Earth's rotation and slow down or speed up is the subject of much astronomical study too. Here is an example.

Historical eclipses, https://ui.adsabs.harvard.edu/abs/1982SciAm.247d.170S/abstract

"Calculations based on this and several other observations reveal an average rate of day lengthening since ancient times to be 1.78 + or - .11 milliseconds per century."

Reference paper, Historical Eclipses, https://www.scientificamerican.com/article/historical-eclipses/, October 1982.

"Reliable records of solar and lunar eclipses go back as far as 750 B.C. They bear on such questions as whether the sun is shrinking or the earth is not spinning as fast as it once did."

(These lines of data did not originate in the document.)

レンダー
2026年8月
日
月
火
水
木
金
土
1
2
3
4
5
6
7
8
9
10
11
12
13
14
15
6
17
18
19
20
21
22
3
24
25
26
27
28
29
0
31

My observation. "Calculations based on this and several other observations reveal an average rate of day lengthening since ancient times to be 1.78 + or - .11 milliseconds per century." My note. The Earth's LOD is slowing down and solar and lunar eclipse measurements supports this. The rate used in this report is 1.78E-3 s/100 years. That works out to be 1.78E-5 s/yr rate of slow down. In 4 billion years, the Earth's LOD slows down 7.12E+4 seconds or 19.78 hours, thus Earth's LOD 4.22 hours using linear rate of change and extrapolation, 4 billion years ago. Using the present Earth mass and radius, spin rate at equator ~ 2.64 km/s.

The slowing down of Earth's Day is important in the giant impact model for the origin of the Moon too. The Moon must form much closer to Earth with a lunar month near a day and only about 3-6 earth radii distance compared to the mean near 60.3 earth radii today.